Ausdauertraining während der Schwangerschaft ist empfehlenswert und für geübte Läuferinnen oft bis kurz vor der Geburt gut machbar. Perfekt, dachte sich Hobbyläuferin Ellen-Jane Austin - bis sie es selbst versuchte.

Ein Traumtag, um zu laufen. Nicht zu warm, nicht zu kalt, die Bäume saftig grün, überall tschilpende Vögel und flatternde Schmetterlinge. Nur eins stört die Idylle: ich, das stampfende Nilpferd in Lycra. Schwer keuchend schleppe ich mich den Weg entlang und kann mich nur verklärt daran erinnern, wie leicht ich mich noch vor ein paar Wochen gefühlt hatte, als ich hier entlang flitzte.

Dass ich auch in der Schwangerschaft laufen werde, stand für mich außer Frage.
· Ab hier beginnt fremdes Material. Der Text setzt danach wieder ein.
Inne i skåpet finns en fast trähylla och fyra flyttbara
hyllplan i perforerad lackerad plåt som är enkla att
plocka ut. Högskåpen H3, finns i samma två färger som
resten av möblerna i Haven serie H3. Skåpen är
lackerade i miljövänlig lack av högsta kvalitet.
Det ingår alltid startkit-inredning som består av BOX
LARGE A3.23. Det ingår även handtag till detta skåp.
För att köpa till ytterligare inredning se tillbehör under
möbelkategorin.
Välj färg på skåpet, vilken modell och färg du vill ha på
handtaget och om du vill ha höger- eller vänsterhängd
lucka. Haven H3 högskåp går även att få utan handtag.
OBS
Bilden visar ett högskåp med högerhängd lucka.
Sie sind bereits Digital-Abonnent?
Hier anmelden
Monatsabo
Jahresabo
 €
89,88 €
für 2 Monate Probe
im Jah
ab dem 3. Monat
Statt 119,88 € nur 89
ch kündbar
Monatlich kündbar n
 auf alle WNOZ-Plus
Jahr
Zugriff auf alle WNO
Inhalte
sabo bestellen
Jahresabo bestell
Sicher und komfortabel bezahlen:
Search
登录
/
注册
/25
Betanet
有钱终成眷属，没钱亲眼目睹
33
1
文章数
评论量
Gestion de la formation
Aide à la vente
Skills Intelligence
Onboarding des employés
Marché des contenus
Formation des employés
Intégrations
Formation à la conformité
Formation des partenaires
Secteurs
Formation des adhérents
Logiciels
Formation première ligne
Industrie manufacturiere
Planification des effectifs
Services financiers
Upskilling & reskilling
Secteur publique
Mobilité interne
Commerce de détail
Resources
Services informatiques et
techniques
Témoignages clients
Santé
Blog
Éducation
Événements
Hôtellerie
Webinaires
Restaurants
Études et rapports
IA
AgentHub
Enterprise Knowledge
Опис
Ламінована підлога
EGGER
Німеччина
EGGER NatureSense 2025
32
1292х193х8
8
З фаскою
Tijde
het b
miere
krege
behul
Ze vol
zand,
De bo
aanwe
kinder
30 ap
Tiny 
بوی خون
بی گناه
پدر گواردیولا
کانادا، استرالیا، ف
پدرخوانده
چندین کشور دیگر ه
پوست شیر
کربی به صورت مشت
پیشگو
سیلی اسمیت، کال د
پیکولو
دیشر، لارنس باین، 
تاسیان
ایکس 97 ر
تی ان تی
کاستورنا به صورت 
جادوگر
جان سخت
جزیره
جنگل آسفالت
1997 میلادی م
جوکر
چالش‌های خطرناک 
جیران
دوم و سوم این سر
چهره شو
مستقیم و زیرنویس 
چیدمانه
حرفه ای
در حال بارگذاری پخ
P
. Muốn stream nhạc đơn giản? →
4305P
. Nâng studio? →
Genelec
Seit ich mich als Teenager im Landschulheim auf Sylt nachts aus der Jugendherberge schlich, um am Strand meinem Liebeskummer davonzurennen, ist Laufen mein bester Freund, mein Seelenheil, mein Therapeut.

Davon abgesehen eignet sich moderates Herz-Kreislauf-Training super für Schwangere. Und stärkt natürlich auch das ungeborene Kind. "Geübte Läuferinnen können, wenn eine komplikationslose Schwangerschaft und keine ärztlichen Bedenken vorliegen, das Lauftraining auch während der Schwangerschaft weiterführen", schreibt etwa die Deutsche Sporthochschule Köln auf ihrem Informationsportal für Sport und Schwangerschaft .

Ich finde mich geübt. Ich war nie besonders gut, besonders schnell und schon gar nicht diszipliniert. Aber ich laufe seit gut 20 Jahren, ich habe einen Halbmarathon in unter zwei Stunden geschafft und drehe in der Regel ein- bis dreimal die Woche meine Runden. Oder besser gesagt, ich drehte.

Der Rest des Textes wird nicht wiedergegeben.